CARRETERA 50
Perteneces —lo sabes— a esa raza estafada
que el dolor acaricia en los andenes.
ÁNGELES MORA
Sé que tiene sus riesgos iniciar este viaje,
y seguir conduciendo, en el atardecer.
La carretera inhóspita se abre ante mis ojos
con su asfalto teñido de confusos violetas
y en el arcén las copas de los árboles
forman quebrados márgenes que pretenden un bosque.
Pronto me envuelven los sonidos
de esa canción antigua, sus golpes de memoria
— Knock, Knock, Knockin´ On Heaven´s Door— -
y mi mirada busca el espejismo
de un cuerpo, de otra risa que salve mi viaje
pero el retrovisor, en su bruma, devuelve
tan sólo el balanceo de un león de mentira
sobre un fondo de asientos vacíos y arañados.
Los faros iluminan por trechos el camino
—negro que funde a verde, verde que torna en negro—.

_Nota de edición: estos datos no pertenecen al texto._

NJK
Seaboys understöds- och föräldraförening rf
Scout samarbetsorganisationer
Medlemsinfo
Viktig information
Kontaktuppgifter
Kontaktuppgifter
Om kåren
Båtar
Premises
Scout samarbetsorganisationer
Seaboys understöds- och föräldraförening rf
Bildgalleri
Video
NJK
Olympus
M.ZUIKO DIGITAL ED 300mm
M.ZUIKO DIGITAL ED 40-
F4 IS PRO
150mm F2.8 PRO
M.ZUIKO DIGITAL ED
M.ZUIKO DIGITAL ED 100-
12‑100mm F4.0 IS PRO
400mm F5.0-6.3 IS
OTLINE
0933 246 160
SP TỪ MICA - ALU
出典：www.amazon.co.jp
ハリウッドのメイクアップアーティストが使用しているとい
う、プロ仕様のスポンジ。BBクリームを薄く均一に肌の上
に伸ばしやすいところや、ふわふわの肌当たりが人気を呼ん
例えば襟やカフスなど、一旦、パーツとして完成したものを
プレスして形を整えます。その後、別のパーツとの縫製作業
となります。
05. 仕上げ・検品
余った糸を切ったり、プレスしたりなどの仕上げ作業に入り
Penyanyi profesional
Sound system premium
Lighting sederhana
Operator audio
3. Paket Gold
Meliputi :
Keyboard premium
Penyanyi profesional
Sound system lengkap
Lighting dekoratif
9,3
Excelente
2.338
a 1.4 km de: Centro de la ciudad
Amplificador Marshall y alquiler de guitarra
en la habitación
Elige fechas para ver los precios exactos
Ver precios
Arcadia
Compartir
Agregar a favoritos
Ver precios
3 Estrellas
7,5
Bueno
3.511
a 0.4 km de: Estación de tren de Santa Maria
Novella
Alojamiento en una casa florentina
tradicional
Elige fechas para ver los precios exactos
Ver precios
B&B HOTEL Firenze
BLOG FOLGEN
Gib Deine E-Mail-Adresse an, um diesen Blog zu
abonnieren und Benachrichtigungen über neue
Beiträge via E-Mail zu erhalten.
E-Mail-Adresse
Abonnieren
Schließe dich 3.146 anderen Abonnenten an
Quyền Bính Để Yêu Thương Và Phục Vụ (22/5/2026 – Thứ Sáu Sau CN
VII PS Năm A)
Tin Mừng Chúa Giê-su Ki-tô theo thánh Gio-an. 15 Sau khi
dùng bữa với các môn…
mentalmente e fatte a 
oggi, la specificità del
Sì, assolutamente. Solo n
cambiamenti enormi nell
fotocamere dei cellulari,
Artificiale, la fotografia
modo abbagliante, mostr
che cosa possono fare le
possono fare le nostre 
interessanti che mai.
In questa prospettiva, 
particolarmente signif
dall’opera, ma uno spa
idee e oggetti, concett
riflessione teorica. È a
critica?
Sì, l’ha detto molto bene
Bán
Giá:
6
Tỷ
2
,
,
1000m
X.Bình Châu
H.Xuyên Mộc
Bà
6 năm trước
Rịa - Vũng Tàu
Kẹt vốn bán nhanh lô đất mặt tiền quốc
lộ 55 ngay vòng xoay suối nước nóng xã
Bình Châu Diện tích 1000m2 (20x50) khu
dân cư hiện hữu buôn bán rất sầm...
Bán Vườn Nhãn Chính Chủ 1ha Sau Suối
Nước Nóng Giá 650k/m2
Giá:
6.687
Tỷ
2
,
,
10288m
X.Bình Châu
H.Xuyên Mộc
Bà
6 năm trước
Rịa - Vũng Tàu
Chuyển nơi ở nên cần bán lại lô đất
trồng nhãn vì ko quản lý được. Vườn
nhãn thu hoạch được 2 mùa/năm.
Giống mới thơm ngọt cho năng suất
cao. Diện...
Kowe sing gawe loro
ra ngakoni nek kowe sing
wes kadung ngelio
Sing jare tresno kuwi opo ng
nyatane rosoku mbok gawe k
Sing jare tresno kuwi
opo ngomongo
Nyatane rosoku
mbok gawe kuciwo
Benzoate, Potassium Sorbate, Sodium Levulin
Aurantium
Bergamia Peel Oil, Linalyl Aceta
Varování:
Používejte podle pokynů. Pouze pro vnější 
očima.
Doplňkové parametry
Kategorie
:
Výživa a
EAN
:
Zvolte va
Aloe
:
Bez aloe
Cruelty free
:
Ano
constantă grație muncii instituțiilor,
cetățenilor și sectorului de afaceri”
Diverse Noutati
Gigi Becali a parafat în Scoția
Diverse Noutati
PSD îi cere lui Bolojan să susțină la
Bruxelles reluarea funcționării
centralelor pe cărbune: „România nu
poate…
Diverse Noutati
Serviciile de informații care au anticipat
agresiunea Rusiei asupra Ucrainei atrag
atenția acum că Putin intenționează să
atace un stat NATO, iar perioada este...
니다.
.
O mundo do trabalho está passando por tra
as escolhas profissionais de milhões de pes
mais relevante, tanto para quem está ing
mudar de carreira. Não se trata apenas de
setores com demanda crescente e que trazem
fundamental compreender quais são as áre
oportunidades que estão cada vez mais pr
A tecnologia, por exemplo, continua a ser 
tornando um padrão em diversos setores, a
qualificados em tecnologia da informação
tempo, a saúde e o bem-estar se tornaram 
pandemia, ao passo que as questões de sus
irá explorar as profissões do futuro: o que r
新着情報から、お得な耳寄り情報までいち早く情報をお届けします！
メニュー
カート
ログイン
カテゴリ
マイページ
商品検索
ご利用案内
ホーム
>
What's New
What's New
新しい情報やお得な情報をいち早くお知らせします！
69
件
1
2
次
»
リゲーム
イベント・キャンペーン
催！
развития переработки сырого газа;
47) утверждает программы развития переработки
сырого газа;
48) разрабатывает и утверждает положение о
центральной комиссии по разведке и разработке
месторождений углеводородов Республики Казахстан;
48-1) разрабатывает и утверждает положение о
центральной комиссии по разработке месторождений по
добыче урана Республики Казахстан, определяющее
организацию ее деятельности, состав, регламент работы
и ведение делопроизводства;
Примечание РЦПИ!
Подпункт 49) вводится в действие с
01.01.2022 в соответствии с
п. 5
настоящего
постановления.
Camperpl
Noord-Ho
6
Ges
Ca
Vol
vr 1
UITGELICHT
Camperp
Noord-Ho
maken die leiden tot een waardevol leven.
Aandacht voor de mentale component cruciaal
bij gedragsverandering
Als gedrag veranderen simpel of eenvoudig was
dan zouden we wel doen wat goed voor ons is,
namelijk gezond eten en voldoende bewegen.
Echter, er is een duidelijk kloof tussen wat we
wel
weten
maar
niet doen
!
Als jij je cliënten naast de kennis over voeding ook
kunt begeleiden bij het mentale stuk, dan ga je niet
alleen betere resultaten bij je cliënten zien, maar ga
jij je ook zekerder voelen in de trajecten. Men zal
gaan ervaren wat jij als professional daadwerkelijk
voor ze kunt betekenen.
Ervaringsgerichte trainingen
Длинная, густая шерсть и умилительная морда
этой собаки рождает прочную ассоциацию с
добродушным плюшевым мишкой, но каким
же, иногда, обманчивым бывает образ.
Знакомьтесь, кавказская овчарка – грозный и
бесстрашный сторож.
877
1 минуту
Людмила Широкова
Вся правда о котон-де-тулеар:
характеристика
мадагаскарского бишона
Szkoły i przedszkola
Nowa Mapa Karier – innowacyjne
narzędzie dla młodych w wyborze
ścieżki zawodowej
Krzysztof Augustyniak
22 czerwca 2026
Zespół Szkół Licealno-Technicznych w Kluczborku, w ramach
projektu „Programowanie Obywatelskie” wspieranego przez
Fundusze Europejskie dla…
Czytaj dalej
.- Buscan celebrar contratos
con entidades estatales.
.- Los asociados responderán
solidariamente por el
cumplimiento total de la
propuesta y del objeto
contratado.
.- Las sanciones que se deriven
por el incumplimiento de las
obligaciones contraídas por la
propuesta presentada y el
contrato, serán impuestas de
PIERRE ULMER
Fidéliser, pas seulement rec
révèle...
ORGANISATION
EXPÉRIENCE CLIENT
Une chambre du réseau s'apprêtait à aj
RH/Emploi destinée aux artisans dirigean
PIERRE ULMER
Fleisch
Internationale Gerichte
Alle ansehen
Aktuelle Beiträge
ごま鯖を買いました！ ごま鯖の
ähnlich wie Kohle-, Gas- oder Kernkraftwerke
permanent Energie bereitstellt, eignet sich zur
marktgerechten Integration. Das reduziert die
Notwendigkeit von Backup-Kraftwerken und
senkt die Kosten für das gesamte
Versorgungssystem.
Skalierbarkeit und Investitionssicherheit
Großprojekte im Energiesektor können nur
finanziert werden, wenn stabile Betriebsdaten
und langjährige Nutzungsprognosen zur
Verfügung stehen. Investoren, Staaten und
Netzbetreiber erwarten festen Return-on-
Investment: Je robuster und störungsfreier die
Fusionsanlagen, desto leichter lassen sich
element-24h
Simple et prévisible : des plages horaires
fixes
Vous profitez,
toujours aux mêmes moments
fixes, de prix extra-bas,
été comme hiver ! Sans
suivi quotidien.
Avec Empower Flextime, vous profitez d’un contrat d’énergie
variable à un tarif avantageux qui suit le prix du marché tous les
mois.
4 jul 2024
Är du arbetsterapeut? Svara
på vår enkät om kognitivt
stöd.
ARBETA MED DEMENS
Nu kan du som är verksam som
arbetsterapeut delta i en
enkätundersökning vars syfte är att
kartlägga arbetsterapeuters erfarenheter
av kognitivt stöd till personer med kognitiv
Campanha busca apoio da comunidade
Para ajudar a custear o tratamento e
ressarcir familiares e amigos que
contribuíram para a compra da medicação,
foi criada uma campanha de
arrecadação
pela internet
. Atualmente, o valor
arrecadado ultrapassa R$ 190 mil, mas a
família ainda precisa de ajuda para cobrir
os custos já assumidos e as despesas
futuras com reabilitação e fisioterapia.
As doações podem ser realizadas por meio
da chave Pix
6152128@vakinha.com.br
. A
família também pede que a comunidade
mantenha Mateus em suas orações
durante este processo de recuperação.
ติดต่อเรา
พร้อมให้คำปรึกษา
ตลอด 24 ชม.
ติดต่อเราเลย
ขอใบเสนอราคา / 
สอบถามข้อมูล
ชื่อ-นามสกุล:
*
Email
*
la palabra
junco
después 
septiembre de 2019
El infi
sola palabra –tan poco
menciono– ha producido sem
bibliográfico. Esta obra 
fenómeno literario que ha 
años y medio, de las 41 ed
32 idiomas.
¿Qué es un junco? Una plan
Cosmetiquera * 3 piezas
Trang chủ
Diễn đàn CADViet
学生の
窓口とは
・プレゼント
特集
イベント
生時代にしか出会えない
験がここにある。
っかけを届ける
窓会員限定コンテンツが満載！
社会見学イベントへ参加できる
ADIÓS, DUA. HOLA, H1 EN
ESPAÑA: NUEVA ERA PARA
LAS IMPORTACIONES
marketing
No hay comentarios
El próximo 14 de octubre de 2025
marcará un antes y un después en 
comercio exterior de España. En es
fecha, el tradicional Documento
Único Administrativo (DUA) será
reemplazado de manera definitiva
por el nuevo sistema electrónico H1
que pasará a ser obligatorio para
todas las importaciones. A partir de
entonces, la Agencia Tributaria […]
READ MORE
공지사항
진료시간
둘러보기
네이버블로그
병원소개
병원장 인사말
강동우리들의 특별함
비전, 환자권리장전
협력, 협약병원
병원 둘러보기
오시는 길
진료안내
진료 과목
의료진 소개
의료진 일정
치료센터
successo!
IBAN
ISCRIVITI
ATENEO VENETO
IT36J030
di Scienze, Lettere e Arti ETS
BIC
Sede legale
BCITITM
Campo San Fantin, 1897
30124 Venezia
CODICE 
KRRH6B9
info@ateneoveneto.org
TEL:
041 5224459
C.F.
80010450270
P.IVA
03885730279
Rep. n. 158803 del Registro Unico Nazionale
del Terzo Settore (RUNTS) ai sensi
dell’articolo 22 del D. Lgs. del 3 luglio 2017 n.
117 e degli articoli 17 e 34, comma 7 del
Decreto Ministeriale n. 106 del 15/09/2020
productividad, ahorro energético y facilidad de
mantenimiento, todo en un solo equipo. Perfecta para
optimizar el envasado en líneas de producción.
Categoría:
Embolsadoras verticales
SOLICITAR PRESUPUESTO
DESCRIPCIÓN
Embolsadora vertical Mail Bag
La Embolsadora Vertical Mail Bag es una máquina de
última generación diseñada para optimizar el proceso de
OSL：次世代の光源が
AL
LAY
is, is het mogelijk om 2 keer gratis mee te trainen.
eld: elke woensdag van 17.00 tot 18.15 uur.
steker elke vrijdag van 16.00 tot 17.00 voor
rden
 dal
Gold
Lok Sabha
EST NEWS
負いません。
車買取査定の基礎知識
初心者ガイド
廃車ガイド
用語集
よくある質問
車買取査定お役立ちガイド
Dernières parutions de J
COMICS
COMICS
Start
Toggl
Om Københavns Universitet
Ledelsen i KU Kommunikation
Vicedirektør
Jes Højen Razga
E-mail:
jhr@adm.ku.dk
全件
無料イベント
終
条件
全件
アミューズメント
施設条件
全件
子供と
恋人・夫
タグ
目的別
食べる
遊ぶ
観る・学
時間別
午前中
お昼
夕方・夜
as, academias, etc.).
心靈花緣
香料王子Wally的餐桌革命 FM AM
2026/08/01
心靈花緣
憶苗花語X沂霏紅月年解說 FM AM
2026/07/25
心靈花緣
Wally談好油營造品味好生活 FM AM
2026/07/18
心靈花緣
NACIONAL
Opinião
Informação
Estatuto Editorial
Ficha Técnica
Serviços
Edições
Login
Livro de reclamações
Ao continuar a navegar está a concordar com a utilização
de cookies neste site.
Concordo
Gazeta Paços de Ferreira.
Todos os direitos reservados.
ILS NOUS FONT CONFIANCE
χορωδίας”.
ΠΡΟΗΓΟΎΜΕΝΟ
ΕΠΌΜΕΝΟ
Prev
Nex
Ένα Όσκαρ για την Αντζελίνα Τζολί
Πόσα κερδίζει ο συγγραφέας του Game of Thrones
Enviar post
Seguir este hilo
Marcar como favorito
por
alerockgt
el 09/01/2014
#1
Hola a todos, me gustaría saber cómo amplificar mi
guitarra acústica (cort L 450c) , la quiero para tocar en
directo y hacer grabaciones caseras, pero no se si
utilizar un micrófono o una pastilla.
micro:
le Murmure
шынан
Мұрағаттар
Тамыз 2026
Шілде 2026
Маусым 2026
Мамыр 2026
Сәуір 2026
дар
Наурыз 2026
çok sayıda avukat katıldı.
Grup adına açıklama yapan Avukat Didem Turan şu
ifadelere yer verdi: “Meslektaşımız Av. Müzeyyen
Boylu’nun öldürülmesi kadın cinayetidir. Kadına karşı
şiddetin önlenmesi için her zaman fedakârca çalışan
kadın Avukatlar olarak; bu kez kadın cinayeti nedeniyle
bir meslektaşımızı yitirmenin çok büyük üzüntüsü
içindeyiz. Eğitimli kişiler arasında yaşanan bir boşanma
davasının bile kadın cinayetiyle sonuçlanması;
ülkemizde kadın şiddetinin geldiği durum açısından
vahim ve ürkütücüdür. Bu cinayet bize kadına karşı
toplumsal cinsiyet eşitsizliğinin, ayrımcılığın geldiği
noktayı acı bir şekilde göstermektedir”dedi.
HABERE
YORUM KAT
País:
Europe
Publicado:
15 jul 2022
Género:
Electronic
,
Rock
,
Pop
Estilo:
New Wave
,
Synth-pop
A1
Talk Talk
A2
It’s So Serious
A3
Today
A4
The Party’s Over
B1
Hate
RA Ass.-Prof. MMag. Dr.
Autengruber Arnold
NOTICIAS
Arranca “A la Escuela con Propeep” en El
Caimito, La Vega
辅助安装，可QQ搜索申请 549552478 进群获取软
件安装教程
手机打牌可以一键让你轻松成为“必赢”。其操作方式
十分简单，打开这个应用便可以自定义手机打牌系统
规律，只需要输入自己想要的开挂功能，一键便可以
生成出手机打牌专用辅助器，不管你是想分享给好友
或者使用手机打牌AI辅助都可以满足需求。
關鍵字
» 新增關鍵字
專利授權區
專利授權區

sin apenas vislumbre de horizonte.
Me vigilan los ojos de una fiera,
su cuerpo es una ráfaga de fuego
que se adivina entre los raudos árboles
y finge acompañarme silenciosa.
Se abren las sombras como heridas, luego,
por el brillo animal de esas pupilas
y una silueta larga se dibuja
allí donde relumbran, al oeste,
raíles paralelos a mi huida.
Oigo ya muy cercanos los jadeos de un tren
—ese enjambre de luces parpadeando en mis gafas-—
que marcha acompasado con mi propio rugido.
En el cristal de una ventanilla
reconozco las letras que dejaron los dedos
de una niña al jugar con pizarras de vaho.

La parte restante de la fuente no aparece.